How Long Island became a Summer Destination
Guest Post by I.M. Foster
By the later part of the nineteenth century, Manhattan had grown into a major metropolitan center and financial hub. Wealthy gentlemen liked to be in the thick of the business world, while their socialite wives enjoyed the cultural aspects of big city life. For the middle class, it was seen as the place to rise up the ladder and meet influential people, maybe even marry well. As for the poor, in many cases, they could afford to go nowhere else.
As the population of Manhattan grew, however, the wealthy and middle class sought to build their homes away from the crowded streets, in a more serene environment. They began to move their families further and further uptown and across the river to the City of Brooklyn, settling in residential neighborhoods like Park Slope The poor, too, hoped to escape the close quarters of downtown Manhattan, and many an Irishman, Italian, or German crossed the river to places like Greenpoint and Williamsburg. By 1898, Manhattan had annexed the Bronx and Staten Island and consolidated with the City of Brooklyn and half of Queens County, both of which were on Long Island, becoming the five boroughs of Greater New York.

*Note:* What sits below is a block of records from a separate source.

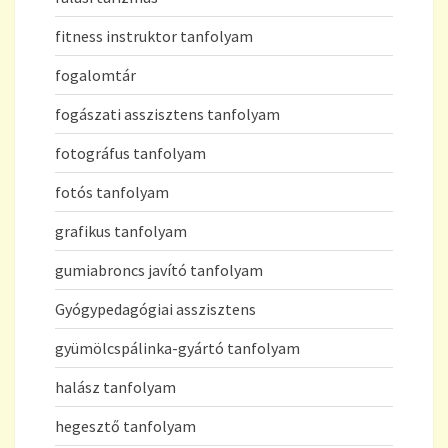
fitness instruktor tanfolyam
fogalomtár
fogászati asszisztens tanfolyam
fotográfus tanfolyam
fotós tanfolyam
grafikus tanfolyam
gumiabroncs javító tanfolyam
Gyógypedagógiai asszisztens
gyümölcspálinka-gyártó tanfolyam
halász tanfolyam
hegesztő tanfolyam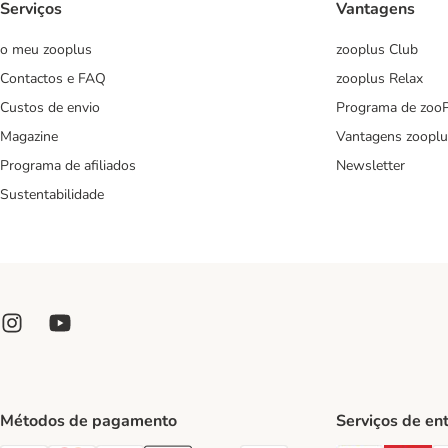
Serviços
Vantagens
o meu zooplus
zooplus Club
Contactos e FAQ
zooplus Relax
Custos de envio
Programa de zoo
Magazine
Vantagens zooplu
Programa de afiliados
Newsletter
Sustentabilidade
Métodos de pagamento
Serviços de en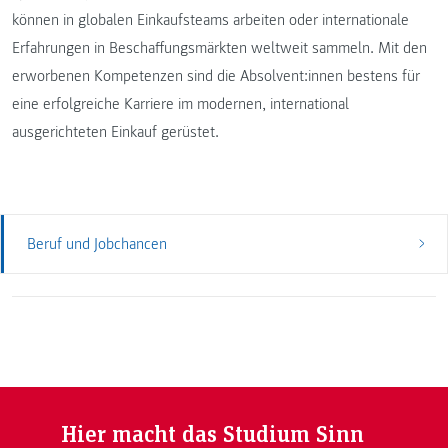
können in globalen Einkaufsteams arbeiten oder internationale
Erfahrungen in Beschaffungsmärkten weltweit sammeln. Mit den
erworbenen Kompetenzen sind die Absolvent:innen bestens für
eine erfolgreiche Karriere im modernen, international
ausgerichteten Einkauf gerüstet.
Beruf und Jobchancen
Hier macht das Studium Sinn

This gradual migration created a demand for better transportation. After all, men still had to frequent downtown to do business and their wives continued to enjoy the shopping and cultural entertainment the busy streets of Manhattan had to offer. As a result, around 1878, the first el train was erected in Manhattan, eventually crossing over to Brooklyn, and thus affording residents of the outlying areas the best of both worlds.
In addition, the mid-eighteen-sixties had seen the Long Island Railroad head east to Long Island, opening up a world that had yet to be explored by most city-dwellers: the wide-open spaces and beckoning shorelines of Nassau and Suffolk Counties. Populated mostly by farming communities, there were a few villages that became community hubs, Patchogue being one of them. It was known for the manufacturing of items such as lace and lumber, as well as for having, not one, but two, of its own department stores: Swezey and Newins and Hammond Mills. Best of all, it was away from the sweltering hot city streets, at least for part of the year.
Long Island offered a perfect playground for the rich and famous, many of whom built luxurious summer homes along both the north and the south shores. As the Railroad became more accessible, the opportunity was opened to middle-class and blue-collar workers as well. While they might not build grand homes, they could enjoy a day away from the grit and grime of the city, or maybe even a weekend. Soon large hotels and seaside cottages were being built to accommodate the rich and middle-class vacationers who came to enjoy the sun-drenched beaches. Patchogue was one of the villages along the south shore that served as a favorite destination. Hotels, boarding houses, and bungalows along the bay welcomed visitors from all economic backgrounds and became what author Hans Henke dubbed the Queen City of the South Shore.